═══ Records to use ═══

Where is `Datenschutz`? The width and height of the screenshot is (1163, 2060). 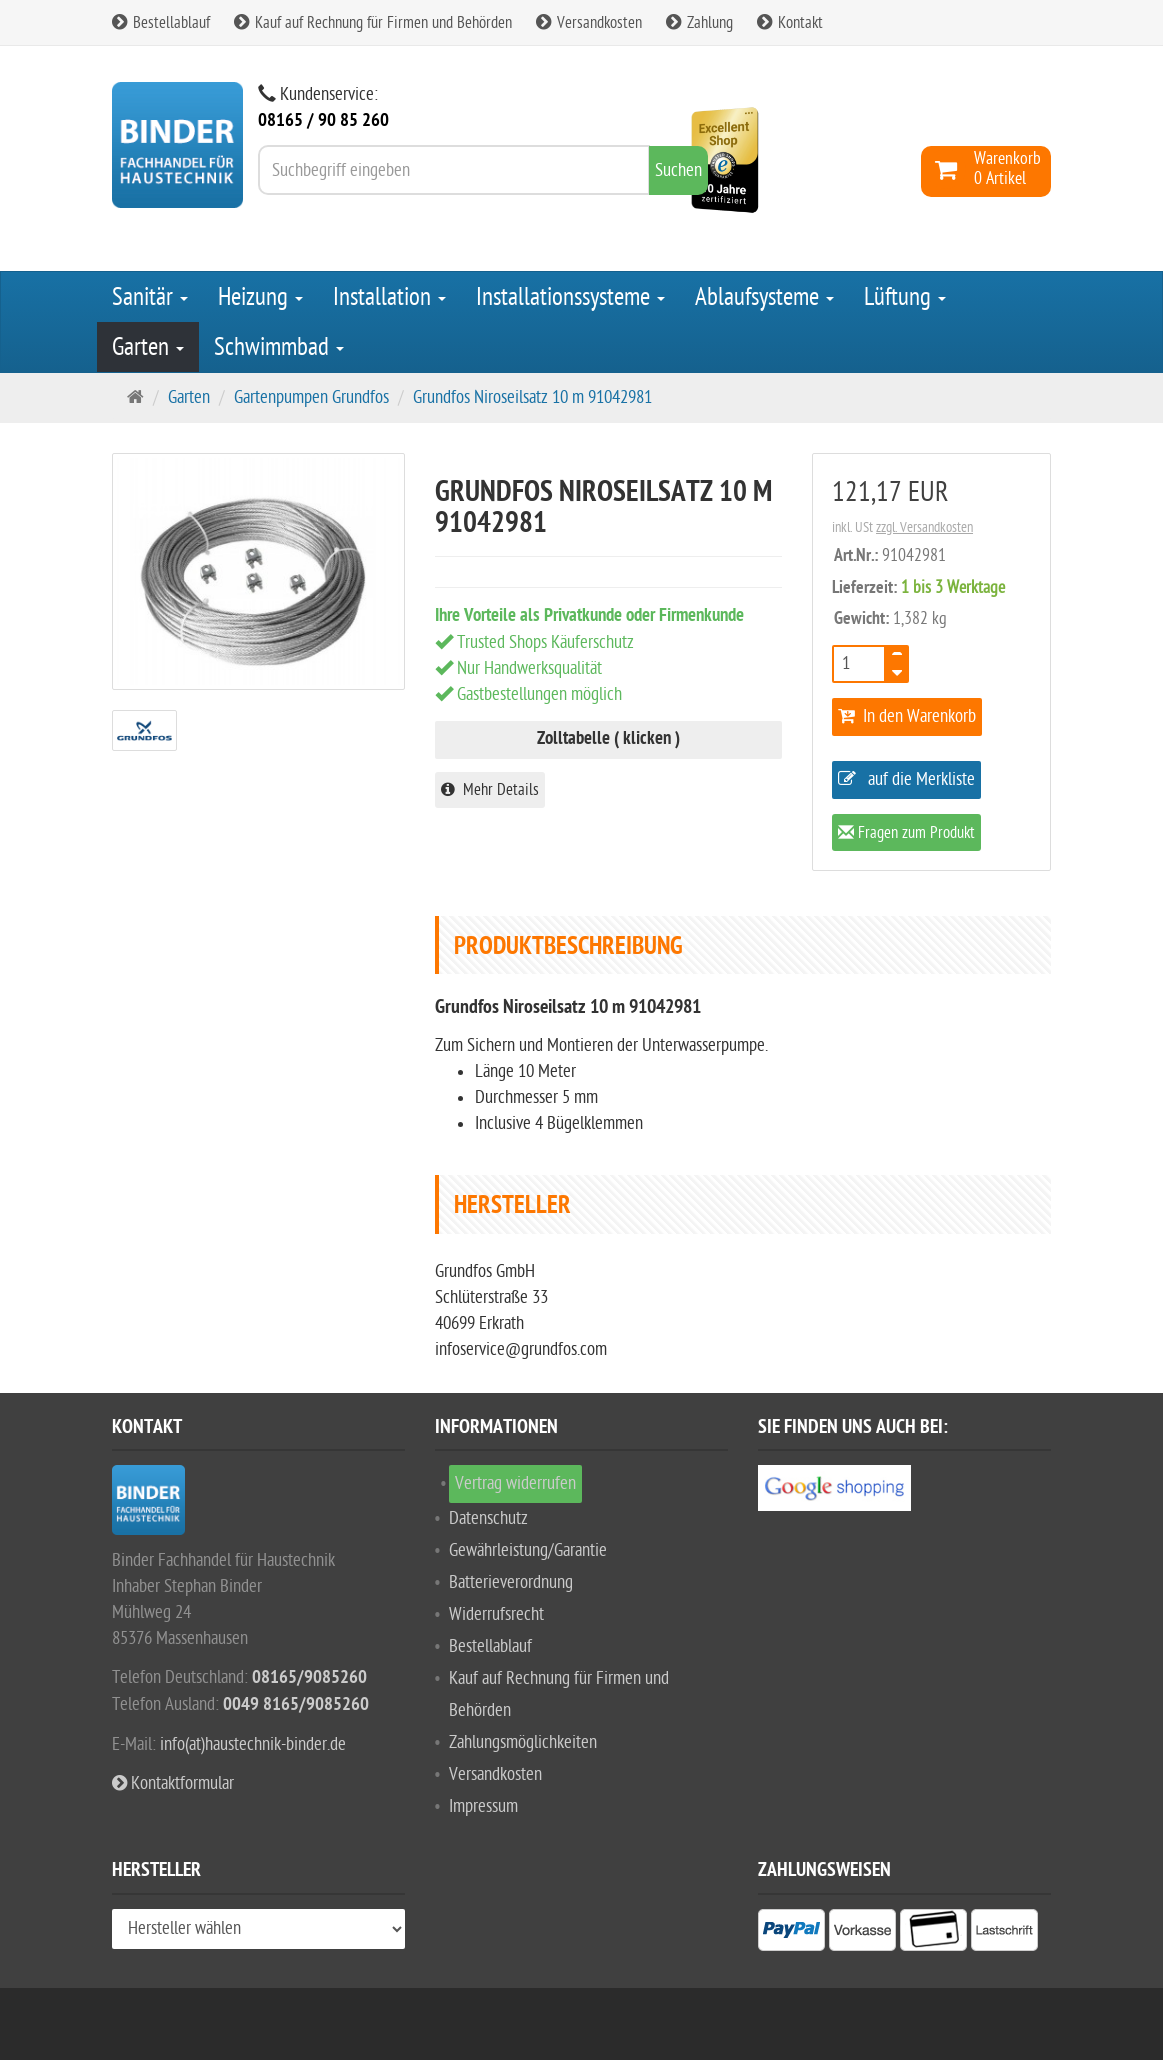
Datenschutz is located at coordinates (488, 1518).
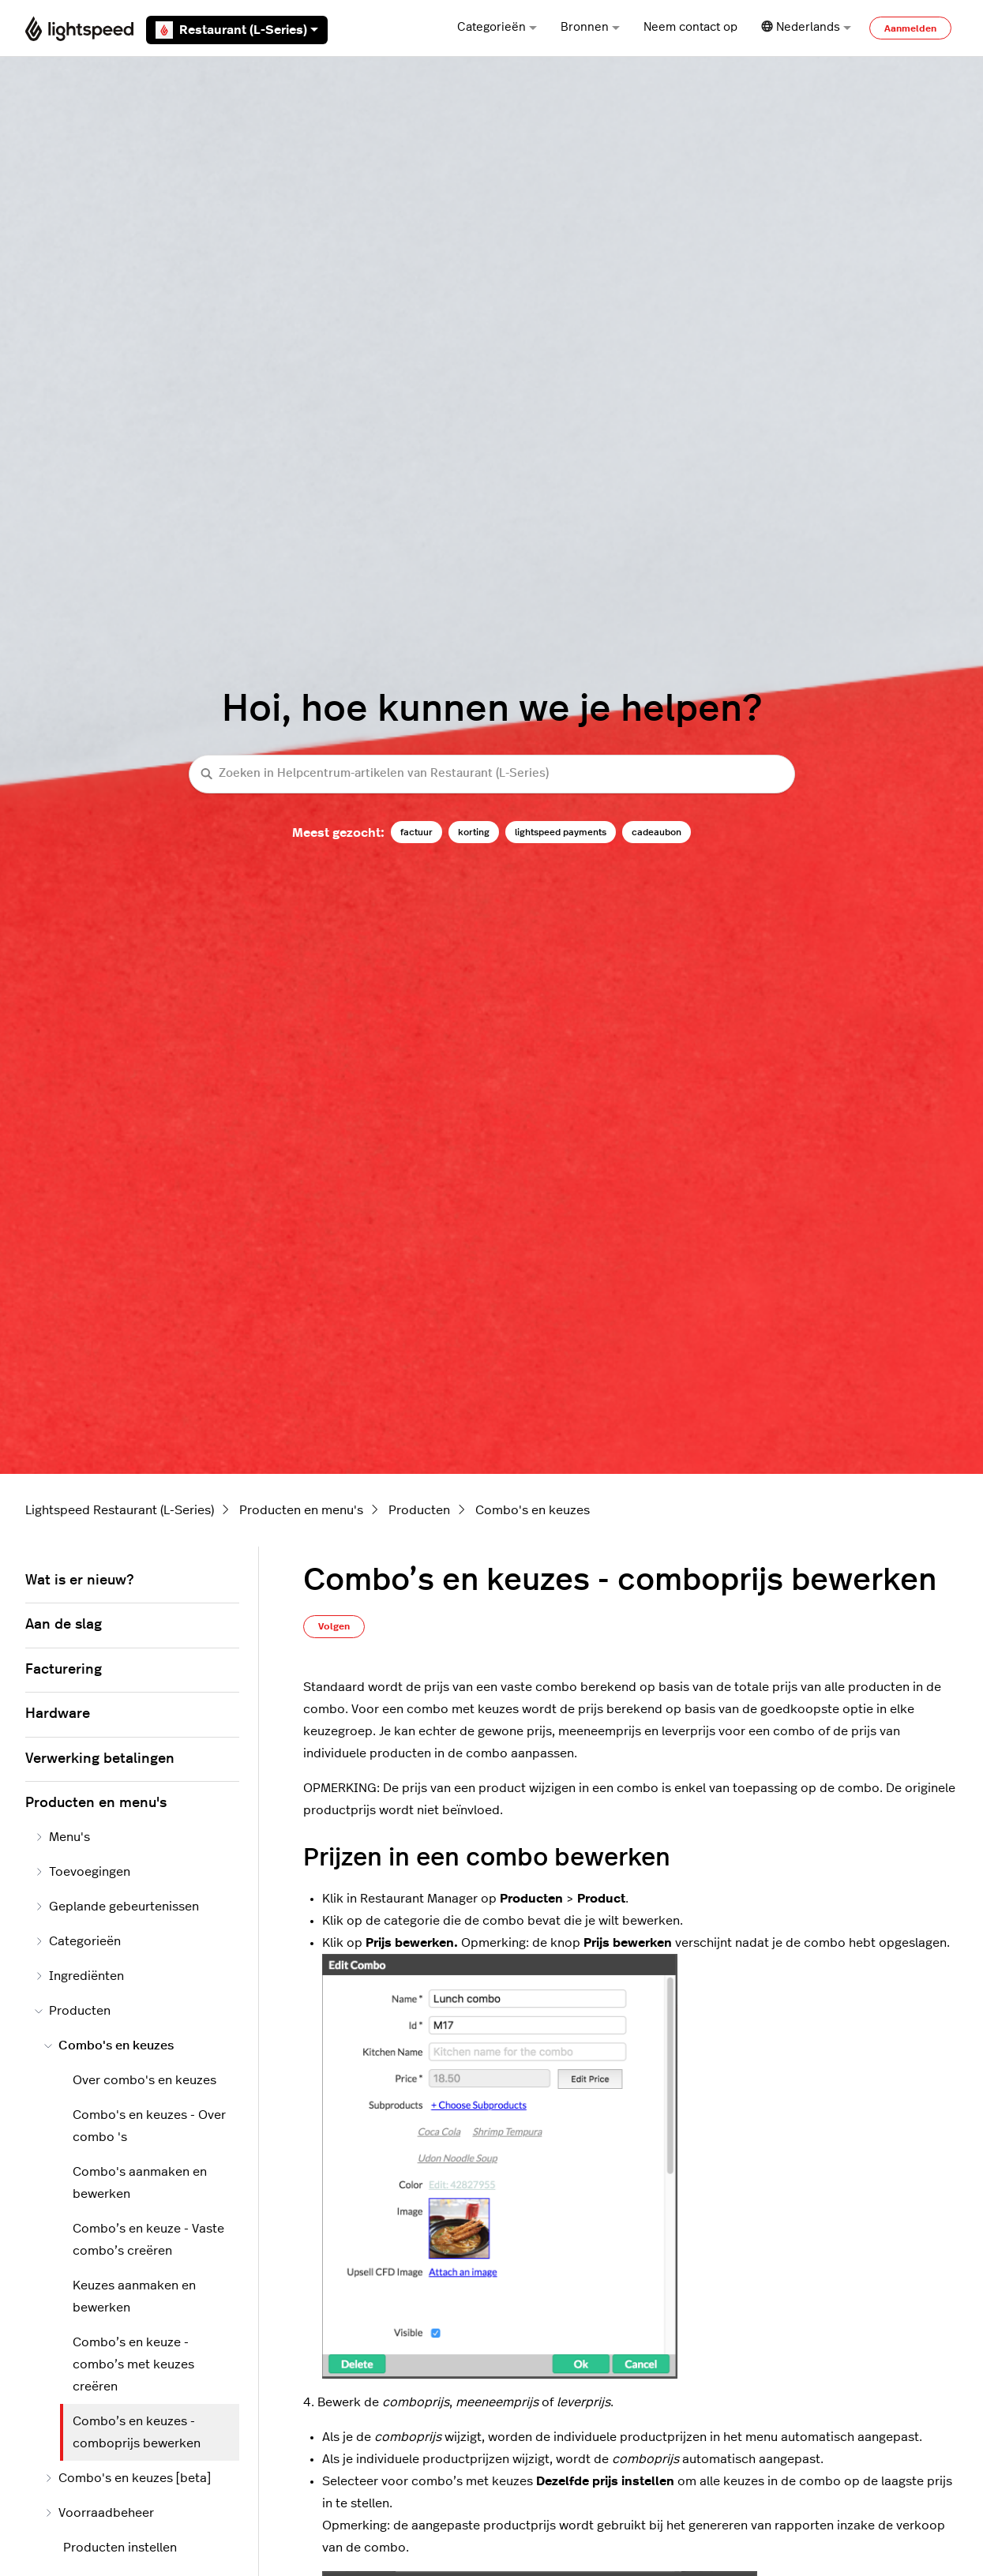  Describe the element at coordinates (474, 832) in the screenshot. I see `korting` at that location.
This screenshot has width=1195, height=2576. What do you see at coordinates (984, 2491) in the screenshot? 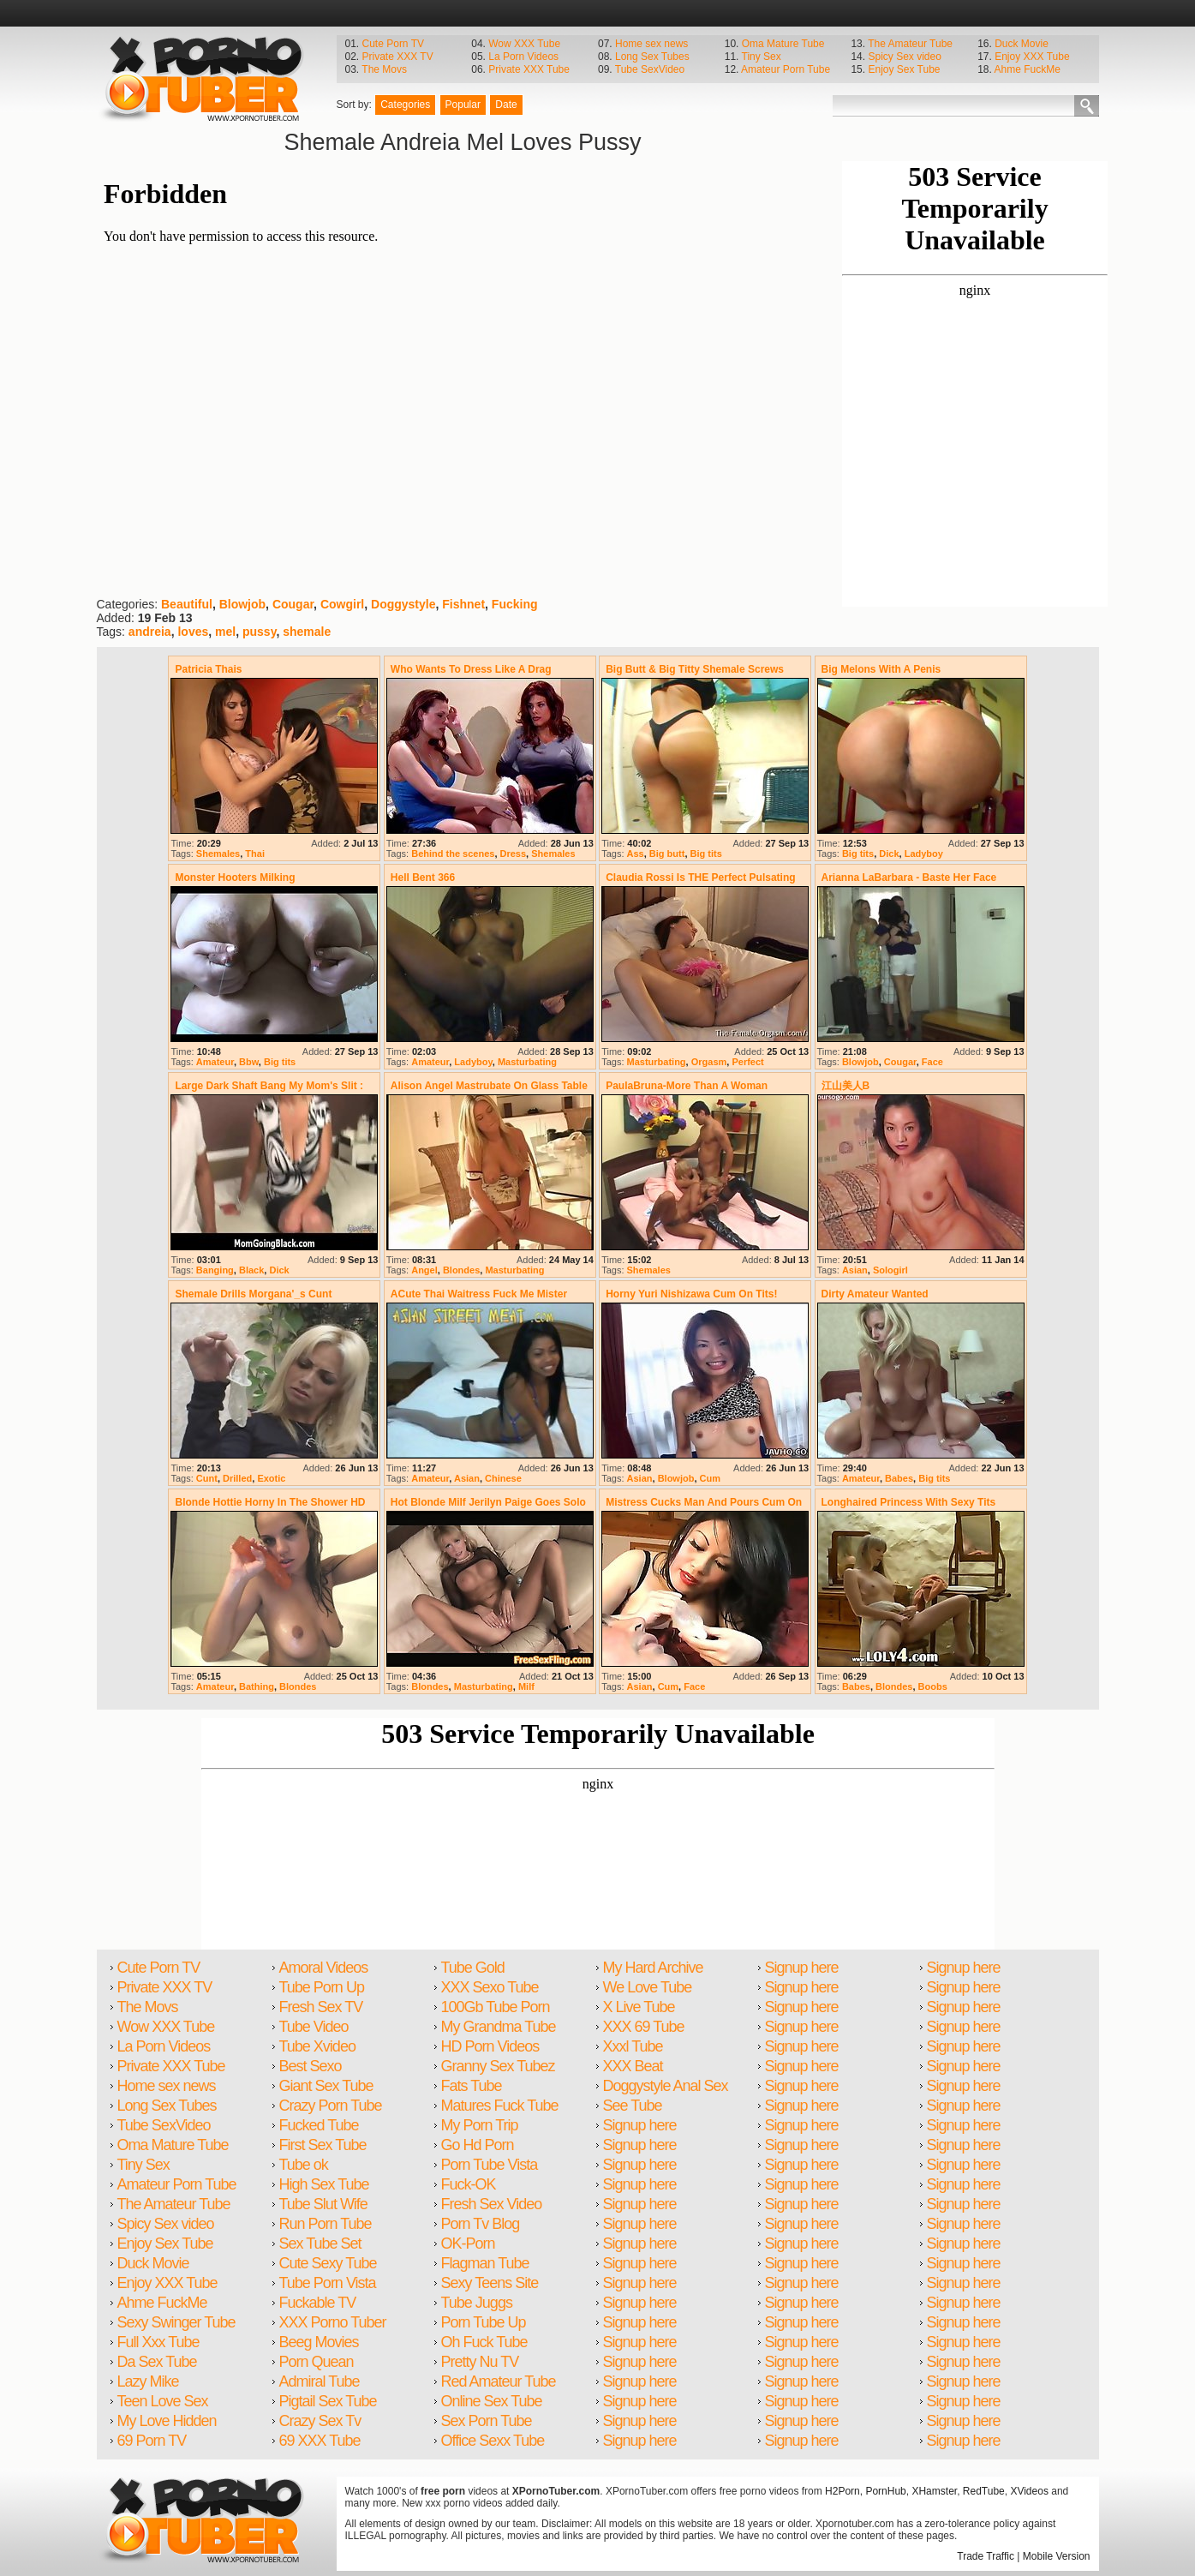
I see `RedTube` at bounding box center [984, 2491].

═══

Exercise requirements:
Begin with the line that contains "This screenshot has" and repeat every line through the end of the data, exactly and only those lines, leaving out the pictures.

Solution:
This screenshot has width=1195, height=2576. What do you see at coordinates (984, 2491) in the screenshot? 
I see `RedTube` at bounding box center [984, 2491].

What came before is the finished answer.